- Problem details: The listing is to be printed in full, exactly as given.

- Dataset records:
Start of Block
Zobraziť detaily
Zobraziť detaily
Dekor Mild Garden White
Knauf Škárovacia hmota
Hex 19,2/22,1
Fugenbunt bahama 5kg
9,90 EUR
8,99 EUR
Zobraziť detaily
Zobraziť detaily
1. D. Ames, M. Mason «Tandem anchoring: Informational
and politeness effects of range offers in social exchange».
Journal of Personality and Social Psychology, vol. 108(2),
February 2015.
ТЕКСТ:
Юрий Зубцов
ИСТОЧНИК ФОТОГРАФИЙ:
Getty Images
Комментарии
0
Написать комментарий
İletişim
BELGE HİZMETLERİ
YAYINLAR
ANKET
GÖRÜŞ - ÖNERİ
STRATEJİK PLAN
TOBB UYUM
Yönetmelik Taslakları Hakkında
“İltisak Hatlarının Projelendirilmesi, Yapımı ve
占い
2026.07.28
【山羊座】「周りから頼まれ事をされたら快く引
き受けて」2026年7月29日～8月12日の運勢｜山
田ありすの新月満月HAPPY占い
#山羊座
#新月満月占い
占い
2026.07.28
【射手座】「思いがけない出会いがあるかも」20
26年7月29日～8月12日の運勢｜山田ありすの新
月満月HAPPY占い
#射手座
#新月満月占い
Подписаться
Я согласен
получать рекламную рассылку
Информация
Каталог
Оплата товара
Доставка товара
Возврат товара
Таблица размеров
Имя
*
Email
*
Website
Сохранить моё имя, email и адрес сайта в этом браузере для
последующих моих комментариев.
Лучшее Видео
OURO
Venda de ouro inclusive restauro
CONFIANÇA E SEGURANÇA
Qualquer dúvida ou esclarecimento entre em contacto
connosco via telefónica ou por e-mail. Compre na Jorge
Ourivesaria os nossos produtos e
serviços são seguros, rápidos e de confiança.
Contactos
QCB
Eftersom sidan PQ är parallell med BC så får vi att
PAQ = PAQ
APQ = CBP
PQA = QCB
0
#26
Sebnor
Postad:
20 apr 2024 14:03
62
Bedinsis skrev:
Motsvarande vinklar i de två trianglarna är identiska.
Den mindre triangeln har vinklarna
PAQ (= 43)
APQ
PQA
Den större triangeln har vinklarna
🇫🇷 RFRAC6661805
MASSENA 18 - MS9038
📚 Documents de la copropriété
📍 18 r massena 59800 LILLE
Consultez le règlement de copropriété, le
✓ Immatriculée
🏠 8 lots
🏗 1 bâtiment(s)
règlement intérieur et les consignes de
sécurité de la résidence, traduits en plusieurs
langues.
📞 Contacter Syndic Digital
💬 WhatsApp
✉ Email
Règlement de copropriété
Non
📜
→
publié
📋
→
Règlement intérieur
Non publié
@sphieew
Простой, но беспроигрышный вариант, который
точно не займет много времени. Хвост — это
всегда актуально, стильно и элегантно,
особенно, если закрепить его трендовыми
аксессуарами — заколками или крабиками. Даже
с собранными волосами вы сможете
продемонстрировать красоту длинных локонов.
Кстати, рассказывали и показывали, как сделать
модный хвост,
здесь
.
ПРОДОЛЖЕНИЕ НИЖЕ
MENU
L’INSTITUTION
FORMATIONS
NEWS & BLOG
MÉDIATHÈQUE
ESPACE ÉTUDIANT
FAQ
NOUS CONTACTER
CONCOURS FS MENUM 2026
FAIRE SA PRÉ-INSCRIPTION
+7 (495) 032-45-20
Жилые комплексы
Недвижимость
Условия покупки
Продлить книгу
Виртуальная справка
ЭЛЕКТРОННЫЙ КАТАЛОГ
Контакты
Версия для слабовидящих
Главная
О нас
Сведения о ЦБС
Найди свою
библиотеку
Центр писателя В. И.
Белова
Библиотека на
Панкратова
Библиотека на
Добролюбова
End of Block
- Answer to this problem:
Zobraziť detaily
Zobraziť detaily
Dekor Mild Garden White
Knauf Škárovacia hmota
Hex 19,2/22,1
Fugenbunt bahama 5kg
9,90 EUR
8,99 EUR
Zobraziť detaily
Zobraziť detaily
1. D. Ames, M. Mason «Tandem anchoring: Informational
and politeness effects of range offers in social exchange».
Journal of Personality and Social Psychology, vol. 108(2),
February 2015.
ТЕКСТ:
Юрий Зубцов
ИСТОЧНИК ФОТОГРАФИЙ:
Getty Images
Комментарии
0
Написать комментарий
İletişim
BELGE HİZMETLERİ
YAYINLAR
ANKET
GÖRÜŞ - ÖNERİ
STRATEJİK PLAN
TOBB UYUM
Yönetmelik Taslakları Hakkında
“İltisak Hatlarının Projelendirilmesi, Yapımı ve
占い
2026.07.28
【山羊座】「周りから頼まれ事をされたら快く引
き受けて」2026年7月29日～8月12日の運勢｜山
田ありすの新月満月HAPPY占い
#山羊座
#新月満月占い
占い
2026.07.28
【射手座】「思いがけない出会いがあるかも」20
26年7月29日～8月12日の運勢｜山田ありすの新
月満月HAPPY占い
#射手座
#新月満月占い
Подписаться
Я согласен
получать рекламную рассылку
Информация
Каталог
Оплата товара
Доставка товара
Возврат товара
Таблица размеров
Имя
*
Email
*
Website
Сохранить моё имя, email и адрес сайта в этом браузере для
последующих моих комментариев.
Лучшее Видео
OURO
Venda de ouro inclusive restauro
CONFIANÇA E SEGURANÇA
Qualquer dúvida ou esclarecimento entre em contacto
connosco via telefónica ou por e-mail. Compre na Jorge
Ourivesaria os nossos produtos e
serviços são seguros, rápidos e de confiança.
Contactos
QCB
Eftersom sidan PQ är parallell med BC så får vi att
PAQ = PAQ
APQ = CBP
PQA = QCB
0
#26
Sebnor
Postad:
20 apr 2024 14:03
62
Bedinsis skrev:
Motsvarande vinklar i de två trianglarna är identiska.
Den mindre triangeln har vinklarna
PAQ (= 43)
APQ
PQA
Den större triangeln har vinklarna
🇫🇷 RFRAC6661805
MASSENA 18 - MS9038
📚 Documents de la copropriété
📍 18 r massena 59800 LILLE
Consultez le règlement de copropriété, le
✓ Immatriculée
🏠 8 lots
🏗 1 bâtiment(s)
règlement intérieur et les consignes de
sécurité de la résidence, traduits en plusieurs
langues.
📞 Contacter Syndic Digital
💬 WhatsApp
✉ Email
Règlement de copropriété
Non
📜
→
publié
📋
→
Règlement intérieur
Non publié
@sphieew
Простой, но беспроигрышный вариант, который
точно не займет много времени. Хвост — это
всегда актуально, стильно и элегантно,
особенно, если закрепить его трендовыми
аксессуарами — заколками или крабиками. Даже
с собранными волосами вы сможете
продемонстрировать красоту длинных локонов.
Кстати, рассказывали и показывали, как сделать
модный хвост,
здесь
.
ПРОДОЛЖЕНИЕ НИЖЕ
MENU
L’INSTITUTION
FORMATIONS
NEWS & BLOG
MÉDIATHÈQUE
ESPACE ÉTUDIANT
FAQ
NOUS CONTACTER
CONCOURS FS MENUM 2026
FAIRE SA PRÉ-INSCRIPTION
+7 (495) 032-45-20
Жилые комплексы
Недвижимость
Условия покупки
Продлить книгу
Виртуальная справка
ЭЛЕКТРОННЫЙ КАТАЛОГ
Контакты
Версия для слабовидящих
Главная
О нас
Сведения о ЦБС
Найди свою
библиотеку
Центр писателя В. И.
Белова
Библиотека на
Панкратова
Библиотека на
Добролюбова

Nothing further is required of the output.